3. People Who Know How and Care About Commodity Codes

This is probably the hardest of the 3 points… Why? Because you can do #1 and #2 without talking to anybody 😂

As you roll out commodity code fields and information into your purchasing channels, you need to work just as hard if not harder on the Change Management plan.

Whatever you do (meetings, trainings, internal webinars, conversations, etc.), you need to communicate these 4 things to requesters and stakeholders:

  • What is a commodity code?

  • What is it used for?

  • Why is it important that it be correct?

  • What’s in it for you?

You already know the answers to the first 3 questions… The answer to the 4th question is that you can share their detailed spend reports with them (and budget owners).

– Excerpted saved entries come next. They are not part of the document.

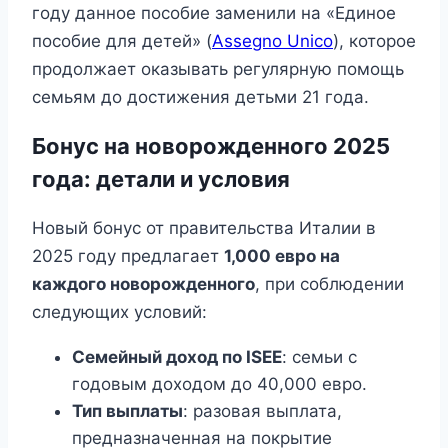
году данное пособие заменили на «Единое
пособие для детей» (
Assegno Unico
), которое
продолжает оказывать регулярную помощь
семьям до достижения детьми 21 года.
Бонус на новорожденного 2025
года: детали и условия
Новый бонус от правительства Италии в
2025 году предлагает
1,000 евро на
каждого новорожденного
, при соблюдении
следующих условий:
Семейный доход по ISEE
: семьи с
годовым доходом до 40,000 евро.
Тип выплаты
: разовая выплата,
предназначенная на покрытие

They may not see the value at first but ask them to trust you on this… Then deliver. You’ll give them what they could never see via looking at financial statements. They will immediately start asking questions. And you will start to grow your influence right away.

A new field may not seem like a big change that requires change management but you want it used correctly don’t you? Think of the data quality!

Last point… Keep checking in on your taxonomy over time. Look at your “Other” buckets. What’s in there? Does it warrant adjustments of categories? Retraining of certain coders?

If you don’t stay on top of it, data quality will start degrading again over time for everything input by humans...

With the above, you’ll identify opportunities that will payback the cost of putting this in place in no time. But high quality spend data is a labor of love… You need to keep it alive.

Go forth and be lovely.

💭 Quote of the Week

Love is a choice, not a feeling. Feelings come and go, and if we choose to base our most important relationships on how we feel at any particular moment, we are in for a rough and rocky journey. Love is a verb, not a noun. Love is something we do, not something that happens to us.